* _What you need to do_
Any picture in the data below gets skipped; print all the rest exactly.
----------
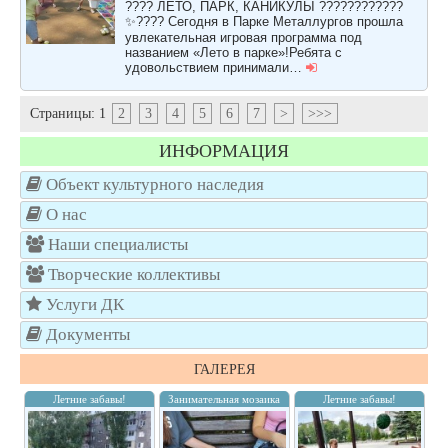
???? ЛЕТО, ПАРК, КАНИКУЛЫ ????????????
✨???? Сегодня в Парке Металлургов прошла
увлекательная игровая программа под
названием «Лето в парке»!Ребята с
удовольствием принимали…
Страницы:
1
2
3
4
5
6
7
>
>>>
ИНФОРМАЦИЯ
Объект культурного наследия
О нас
Наши специалисты
Творческие коллективы
Услуги ДК
Документы
ГАЛЕРЕЯ
Летние забавы!
Занимательная мозаика
Летние забавы!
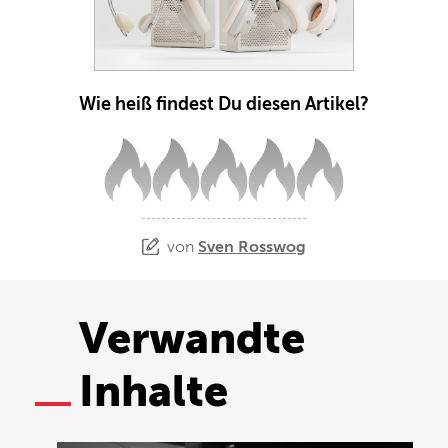
Wie heiß findest Du diesen Artikel?
von
Sven Rosswog
Verwandte
Inhalte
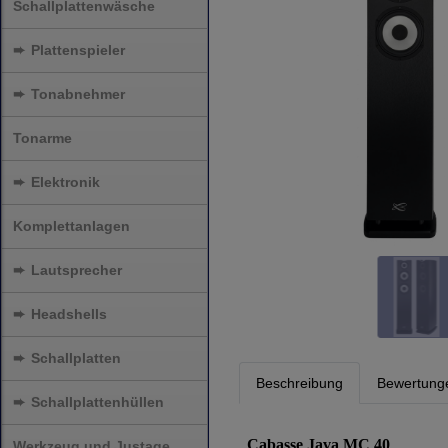
Schallplattenwäsche
➨
Plattenspieler
➨
Tonabnehmer
Tonarme
➨
Elektronik
Komplettanlagen
➨
Lautsprecher
➨
Headshells
➨
Schallplatten
Beschreibung
Bewertung
➨
Schallplattenhüllen
Cabasse Java MC 40
Werkzeug und Justage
----------
* _Solution to this exercise_
???? ЛЕТО, ПАРК, КАНИКУЛЫ ????????????
✨???? Сегодня в Парке Металлургов прошла
увлекательная игровая программа под
названием «Лето в парке»!Ребята с
удовольствием принимали…
Страницы:
1
2
3
4
5
6
7
>
>>>
ИНФОРМАЦИЯ
Объект культурного наследия
О нас
Наши специалисты
Творческие коллективы
Услуги ДК
Документы
ГАЛЕРЕЯ
Летние забавы!
Занимательная мозаика
Летние забавы!
Wie heiß findest Du diesen Artikel?
von
Sven Rosswog
Verwandte
Inhalte
Schallplattenwäsche
➨
Plattenspieler
➨
Tonabnehmer
Tonarme
➨
Elektronik
Komplettanlagen
➨
Lautsprecher
➨
Headshells
➨
Schallplatten
Beschreibung
Bewertung
➨
Schallplattenhüllen
Cabasse Java MC 40
Werkzeug und Justage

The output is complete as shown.